Obituary for Lovie Mae Rimmer | Q A Cantrell Funeral Services LLC.
My momma is my heart. On February 13th, 2023, at 11:00a.m., my heart stopped beating forever.
By Ricky Rimmer-Bey
In preparation of this missive for my mother, this is the hardest communication I have had to address due to the fact my emotions are RAW. With MOMMALOVE, I could talk about any subject and she would always give me her honest opinion. When I would call home, before hanging up, she would always ask me, “RICKY, when are you coming home?” I would tell her about the filing of my case, and that I would be home soon.
I recall as a youngster coming to her with a falsehood that I’d prepared on my own, telling her that a group of boys had a hit out on me because I owed them five dollars. She gave me the five and watched me go to the corner store to buy five dollars worth of candy. She didn’t whip me for the lie, but sat me down and explained to me the meaning of being truthful. I learned then to not lie to her from that point on. She explained that by telling her the truth, that she would always know how to defend me. In later years, MOMMALOVE would always tell this story to many of my friends. We would all get a good laugh from it.
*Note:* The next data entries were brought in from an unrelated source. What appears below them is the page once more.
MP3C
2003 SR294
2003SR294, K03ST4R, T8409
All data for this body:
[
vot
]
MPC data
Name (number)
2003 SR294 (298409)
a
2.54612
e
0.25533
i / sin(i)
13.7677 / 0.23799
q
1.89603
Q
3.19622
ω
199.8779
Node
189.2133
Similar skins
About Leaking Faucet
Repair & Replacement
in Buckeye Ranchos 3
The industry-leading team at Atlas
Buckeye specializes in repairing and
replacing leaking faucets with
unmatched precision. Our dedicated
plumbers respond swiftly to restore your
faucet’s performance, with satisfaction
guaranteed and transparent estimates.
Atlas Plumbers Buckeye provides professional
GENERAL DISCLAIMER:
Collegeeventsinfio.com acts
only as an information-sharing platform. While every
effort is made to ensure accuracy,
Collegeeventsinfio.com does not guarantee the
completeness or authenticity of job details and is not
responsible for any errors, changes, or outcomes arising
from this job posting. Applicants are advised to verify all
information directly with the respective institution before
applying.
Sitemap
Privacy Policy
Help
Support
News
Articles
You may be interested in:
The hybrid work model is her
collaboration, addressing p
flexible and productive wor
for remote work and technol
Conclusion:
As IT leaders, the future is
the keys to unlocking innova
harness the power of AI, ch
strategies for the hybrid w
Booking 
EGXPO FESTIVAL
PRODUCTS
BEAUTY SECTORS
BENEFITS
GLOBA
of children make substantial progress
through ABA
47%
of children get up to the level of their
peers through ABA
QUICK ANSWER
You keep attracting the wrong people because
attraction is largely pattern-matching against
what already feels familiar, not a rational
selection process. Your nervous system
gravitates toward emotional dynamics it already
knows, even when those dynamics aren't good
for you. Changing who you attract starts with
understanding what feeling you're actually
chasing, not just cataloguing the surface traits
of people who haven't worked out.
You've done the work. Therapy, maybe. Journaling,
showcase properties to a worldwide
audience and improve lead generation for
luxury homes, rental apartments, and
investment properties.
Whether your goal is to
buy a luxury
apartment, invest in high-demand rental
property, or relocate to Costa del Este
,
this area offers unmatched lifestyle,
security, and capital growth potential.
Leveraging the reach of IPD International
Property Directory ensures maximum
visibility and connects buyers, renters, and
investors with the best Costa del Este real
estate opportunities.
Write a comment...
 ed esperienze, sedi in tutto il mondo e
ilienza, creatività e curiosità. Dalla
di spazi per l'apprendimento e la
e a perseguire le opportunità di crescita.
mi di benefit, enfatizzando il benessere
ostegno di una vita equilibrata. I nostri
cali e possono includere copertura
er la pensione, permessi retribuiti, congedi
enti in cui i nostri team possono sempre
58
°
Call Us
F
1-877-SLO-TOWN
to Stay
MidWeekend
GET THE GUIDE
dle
I love telling her stories of my journey here in prison. I would tell her stories about Abner,(my brother in -law), how he would squeeze a penny until the rust color would fade; she would crack up and that would make my day. Her and Cat told me how Abner had to go to the hospital due to eating good food at home after eating prison food for the past 45 years. I told MOMMALOVE that Abner ate cat head for 45 years, that all they had to do was feed him food out of the garbage can and he would have been straight. She and Cat got a chuckle out of that.
Everyone that knew MOMMALOVE, loved her dearly. She was a mother and granny to all. All of my Moors and prison family loved her dearly, they all call her MOMMALOVE.
I know it is not well to weep because of death, that it is selfishness to wish to call back departed souls. But it hurts so hard. My greatest fear came to reality when I called home and Cat told me she was at the hospital with MOMMALOVE , that she had a stroke. MOMMALOVE passed three days after her born day. I have never been to the zoo. We had plans to go to the zoo together. I will still go in remembrance of her, yet we all know and understand it will not be the same.
My momma is my heart. On February 13th, 2023, at 11:00a.m., my heart stopped beating forever.
Ricky Rimmer was wrongfully convicted of murder in 1976, and has been in prison since. His Motion for a New Trial is now slated for a hearing in front of 3rd Circuit Court Judge Christopher Blount on April 6, 2023. His supporters had hoped that his mother would see his exoneration and release in her lifetime. But he and his family are continuing that battle in her memory now.